Cancer de la prostate : quels symptômes ?

Cancer de la prostate

Cancer le plus fréquent chez les hommes, le cancer de la prostate évolue lentement et ne provoque en général aucun symptôme lorsqu’il apparaît. Diagnostiqué lors d’un dépistage ou après l’apparition des premiers signes cliniques (des troubles urinaires principalement), son traitement dépend de la nature et du niveau d’extension de la tumeur. Alors pourquoi et comment ce type de cancer apparaît-il ? Quels sont les symptômes du cancer de la prostate ? Et comment le traiter ?


AU SOMMAIRE DE CET ARTICLE

Qu’est-ce qu’un cancer de la prostate ?

Rare avant 50 ans, le cancer de la prostate apparaît en général à partir de 65 ans chez les hommes. Il s’agit du cancer le plus fréquent chez l’homme.

 

La prostate et le développement de cellules cancéreuses

La prostate est une glande de l’appareil génital masculin (c’est la raison pour laquelle ce type de cancer ne touche que les hommes). Son fonctionnement est régulé par les hormones sexuelles masculines (androgènes) : elle sécrète et stocke une partie du liquide séminal, l’un des composants du sperme. De la taille d’une châtaigne, elle est située dans le bassin, derrière la face antérieure du rectum. Sous la vessie, elle entoure l’urètre (le canal qui permet d’évacuer l’urine de la vessie).
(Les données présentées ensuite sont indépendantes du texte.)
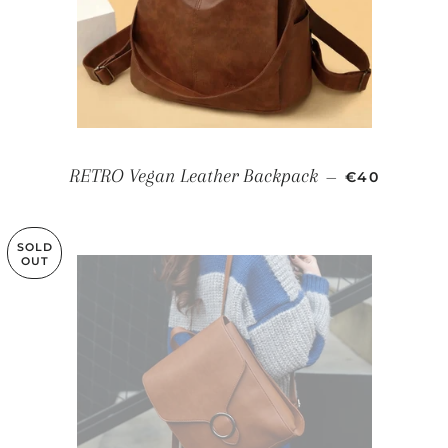
REGULAR P
RETRO Vegan Leather Backpack
—
€40
SOLD
OUT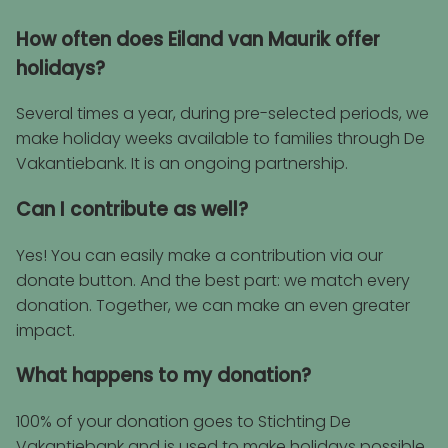
How often does Eiland van Maurik offer
holidays?
Several times a year, during pre-selected periods, we
make holiday weeks available to families through De
Vakantiebank. It is an ongoing partnership.
Can I contribute as well?
Yes! You can easily make a contribution via our
donate button. And the best part: we match every
donation. Together, we can make an even greater
impact.
What happens to my donation?
100% of your donation goes to Stichting De
Vakantiebank and is used to make holidays possible.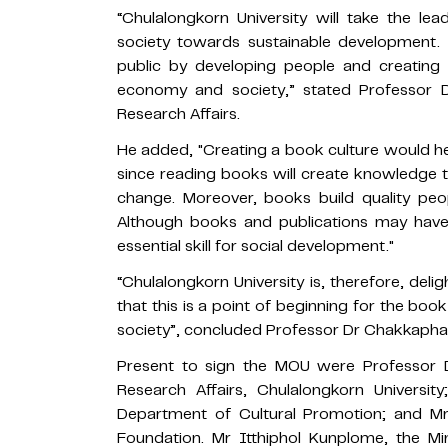
“Chulalongkorn University will take the le
society towards sustainable development. T
public by developing people and creating a
economy and society,” stated Professor D
Research Affairs.
He added, "Creating a book culture would he
since reading books will create knowledge t
change. Moreover, books build quality peo
Although books and publications may have lo
essential skill for social development."
“Chulalongkorn University is, therefore, del
that this is a point of beginning for the bo
society”, concluded Professor Dr Chakkapha
Present to sign the MOU were Professor D
Research Affairs, Chulalongkorn Universit
Department of Cultural Promotion; and M
Foundation. Mr Itthiphol Kunplome, the Min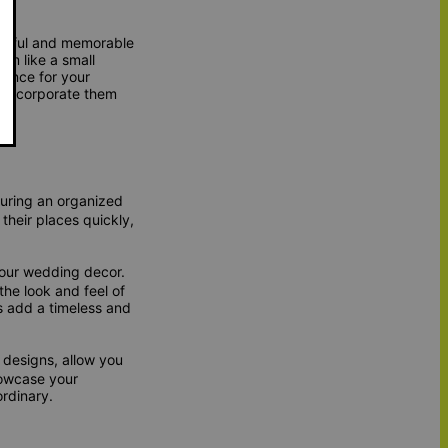
autiful and memorable
em like a small
ience for your
 incorporate them
suring an organized
their places quickly,
our wedding decor.
the look and feel of
rs add a timeless and
 designs, allow you
howcase your
rdinary.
Un cancer de la prostate apparaît lorsqu’une tumeur maligne se développe à partir de certaines cellules de la glande. Il s’agit la plupart du temps d’un adénocarcinome : des cellules épithéliales (qui recouvrent la surface de la prostate) se transforment de manière progressive. Cancer à évolution lente, la maladie peut être diagnostiquée à différents stades.


Pendant plusieurs années, le cancer reste localisé : les cellules cancéreuses ne sont présentes que dans la prostate (sans aucun symptôme). Il peut ensuite évoluer en cancer « extracapsulaire » : les cellules cancéreuses migrent hors de la capsule de la prostate. Elles sont transportées vers les ganglions lymphatiques et d’autres organes du corps (poumons, foie, os), via la circulation sanguine et lymphatique. C’est la formation de métastases.

 

Quels facteurs de risque ?

Certains hommes présentent plus de risques de développer un cancer de la prostate. Parmi les facteurs de risque les plus connus, on retrouve :

  • l’âge : le vieillissement est le facteur de risque numéro 1 de ce type de cancer ;

  • l’origine ethnique : les hommes d’origine africaine présentent plus de risques de développer la maladie que ceux de type Caucasien, eux-mêmes plus à risque que les hommes d’origine asiatique ;

  • les antécédents familiaux et la prédisposition génétique : le cancer de la prostate est en général non héréditaire (on parle de forme sporadique). Mais il peut également survenir sous forme familiale (au moins deux cas dans la famille du premier ou second degré) ou héréditaire (au moins trois cas dans la famille du premier ou second degré). Ces formes restent néanmoins rares ;

  • certains facteurs environnementaux : une mauvaise alimentation (trop riche en graisses saturées et animales, et pauvre en fruits et légumes) et l’obésité pourraient augmenter le risque de développer un cancer de la prostate. Certains pesticides et substances toxiques pourraient également être en cause.

 

Quels sont les symptômes du cancer de la prostate ?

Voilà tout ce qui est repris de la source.